Il fallait bien un groupe culte pour terminer la soirée et ce sera Blind Guardian.
Dans l’ensemble, le concert a été très bon mais … pour commencer, on pourra regretter un son pas toujours optimal (il faut dire que la configuration de la salle n’aidait pas l’ingé’ son !) et ne permettant pas de profiter pleinement du spectacle. De plus, l’attitude du combo allemand est assez surprenante. Face à une foule scandant leur nom, qui visiblement était ravie de voir le groupe, les membres de Blind Guardian restent froids, et ne communiquent presque pas avec le public (le minimum syndical en gros).
Ces détails mis à part, musicalement, c’est du solide ! Le groupe privilégie le dernier opus en date, mais également son album culte « Nightfall in Middle-Earth ». Cependant, c’est un plaisir de constater que les allemands piochent dans (presque) toute leur discographie pour concocter une
setlist agréable et dynamique, même si on regrettera de temps en temps que certains morceaux semblent un peu ralentir le rythme et casser la dynamique. Qu’importe, nous sommes guidés par Hansi et sa voix magistrale qui est toujours aussi compétent ! Si le frontman n’est plus capable
d’atteindre les plus hautes notes (en même temps avec l’âge, on lui pardonne), il sait user d’un registre varié, toujours juste et pousse même quelques sympathiques growls.
« Mirror Mirror » fera office de conclusion, pour le plus grand bonheur de toutes et de tous.
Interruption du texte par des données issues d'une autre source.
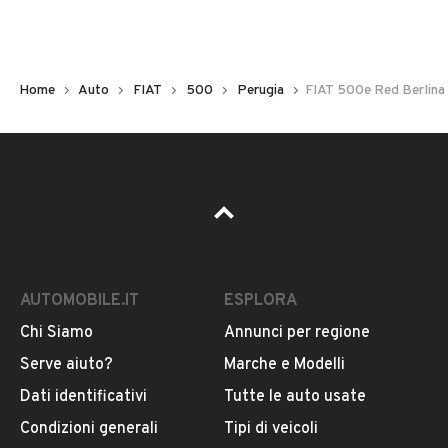
Marca
FIAT
Home
Auto
FIAT
500
Perugia
FIAT 500e Red Berlina
Modello
500
Versione
500 Red Berlina 23,65 kWh
Carburante
VEDI TUTTI
Elettrico
AUTOMOBILE.IT
ESPLORA
Chi Siamo
Annunci per regione
Immatricolazione
VENDITORE
Serve aiuto?
Marche e Modelli
2026
Dati identificativi
Tutte le auto usate
MARCHI AUTO
Condizioni generali
Tipi di veicoli
Potenza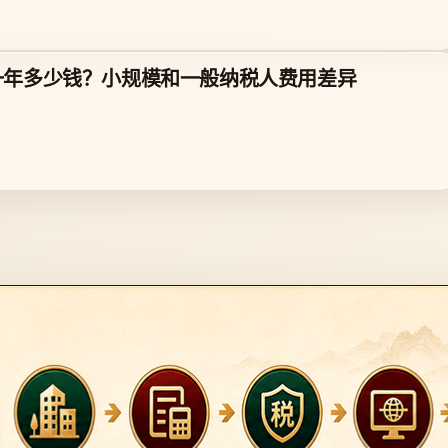
一年多少钱？小规模和一般纳税人费用差异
Le morceau est encore meilleur sur scène, de quoi laisser un superbe souvenir à la fin. Pas de rappel, et un au revoir plutôt distant de la part des allemands. Qu’importe, les titres joués nous ont donnés envie de revoir cela très vite.

Setlist :

1. Sacred Worlds
2. Welcome to Dying
3. Nightfall
4. Time Stands Still (at the Iron Hill)
5. Turn the Page
6. Majesty
7. Bright Eyes
8. Ride into Obsession
9. Lord of the Rings
10. Valhalla
11. Tanelorn (Into the Void)
12. Imaginations from the Other Side
13. The Bard’s Song – in the forest
14. The Bard’s Song – the hobbit
15. Mirror Mirror


Une excellente soirée à Karlsruhe ! Si l’affiche est aussi excellente l’an prochain, je serais de retour au Knockout Festival (même si je dois à nouveau passer la nuit à la gare :-D).